▶ PROBLEM DETAILS:
Reproduce the lines below from the one that contains "Incendies en Gironde, dans les Landes et" through the end, inclusive, and add nothing.

##### THE DATA

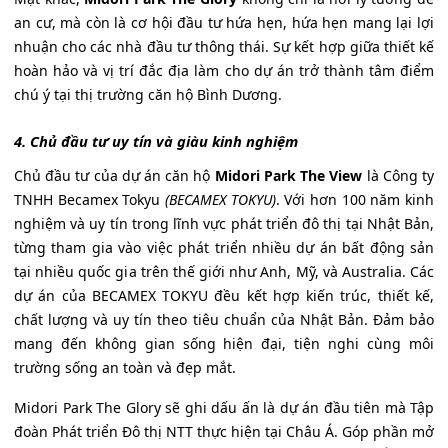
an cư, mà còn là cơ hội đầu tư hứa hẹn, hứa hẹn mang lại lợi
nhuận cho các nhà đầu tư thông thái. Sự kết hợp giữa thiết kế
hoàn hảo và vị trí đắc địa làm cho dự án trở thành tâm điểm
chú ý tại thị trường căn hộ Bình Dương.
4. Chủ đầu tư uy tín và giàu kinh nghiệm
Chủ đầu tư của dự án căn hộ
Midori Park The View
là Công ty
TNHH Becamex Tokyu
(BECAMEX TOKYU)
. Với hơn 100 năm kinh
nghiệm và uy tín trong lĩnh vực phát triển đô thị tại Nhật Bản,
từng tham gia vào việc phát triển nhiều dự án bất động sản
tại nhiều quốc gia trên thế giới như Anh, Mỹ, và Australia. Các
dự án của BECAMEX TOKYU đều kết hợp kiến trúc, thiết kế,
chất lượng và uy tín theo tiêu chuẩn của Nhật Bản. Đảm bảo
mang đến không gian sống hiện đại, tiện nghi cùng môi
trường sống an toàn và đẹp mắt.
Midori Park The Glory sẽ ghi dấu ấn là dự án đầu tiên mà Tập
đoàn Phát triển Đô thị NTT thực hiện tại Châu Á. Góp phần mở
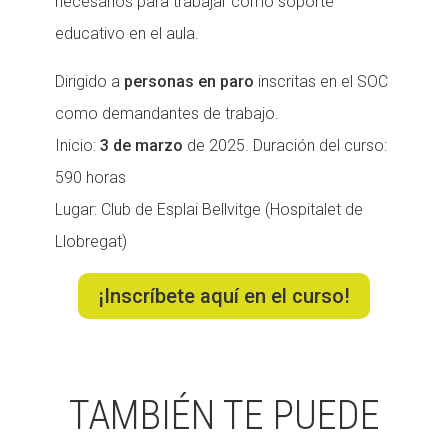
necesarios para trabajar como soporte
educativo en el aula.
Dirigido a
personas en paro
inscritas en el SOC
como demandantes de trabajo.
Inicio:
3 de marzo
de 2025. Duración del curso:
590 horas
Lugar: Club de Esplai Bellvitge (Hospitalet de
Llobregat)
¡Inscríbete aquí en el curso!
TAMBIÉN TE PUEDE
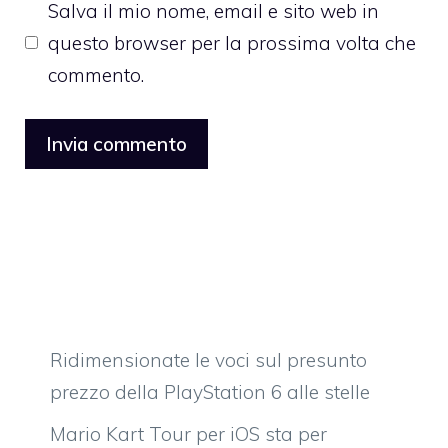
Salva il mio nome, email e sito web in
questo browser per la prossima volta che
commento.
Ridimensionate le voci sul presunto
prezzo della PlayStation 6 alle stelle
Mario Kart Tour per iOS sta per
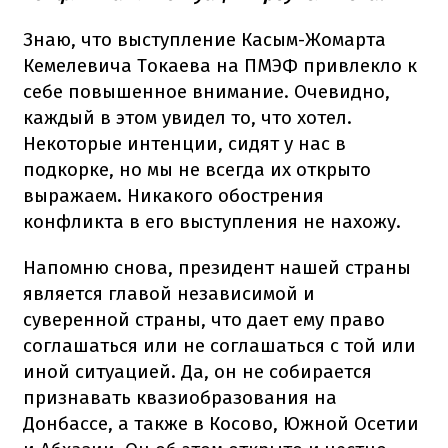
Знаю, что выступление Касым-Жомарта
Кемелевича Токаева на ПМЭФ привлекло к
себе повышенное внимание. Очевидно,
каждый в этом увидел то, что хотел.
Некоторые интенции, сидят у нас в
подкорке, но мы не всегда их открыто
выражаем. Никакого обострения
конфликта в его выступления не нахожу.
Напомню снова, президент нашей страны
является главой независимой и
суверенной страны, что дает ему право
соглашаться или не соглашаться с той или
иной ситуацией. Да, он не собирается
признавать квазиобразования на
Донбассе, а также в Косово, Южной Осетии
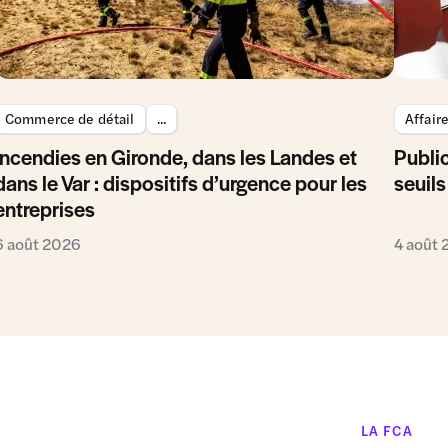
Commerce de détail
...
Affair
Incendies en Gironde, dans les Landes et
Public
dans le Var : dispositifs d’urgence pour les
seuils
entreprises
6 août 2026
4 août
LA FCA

##########

▶ YOUR RESPONSE:
Incendies en Gironde, dans les Landes et
Public
dans le Var : dispositifs d’urgence pour les
seuils
entreprises
6 août 2026
4 août
LA FCA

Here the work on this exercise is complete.